[The records Boundary: Start]
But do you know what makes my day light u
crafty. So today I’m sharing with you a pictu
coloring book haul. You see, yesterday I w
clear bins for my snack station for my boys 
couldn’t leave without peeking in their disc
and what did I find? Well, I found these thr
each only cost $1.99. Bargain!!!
[The records Boundary: End]
The output should be a character-exact copy of all entries.

But do you know what makes my day light u
crafty. So today I’m sharing with you a pictu
coloring book haul. You see, yesterday I w
clear bins for my snack station for my boys 
couldn’t leave without peeking in their disc
and what did I find? Well, I found these thr
each only cost $1.99. Bargain!!!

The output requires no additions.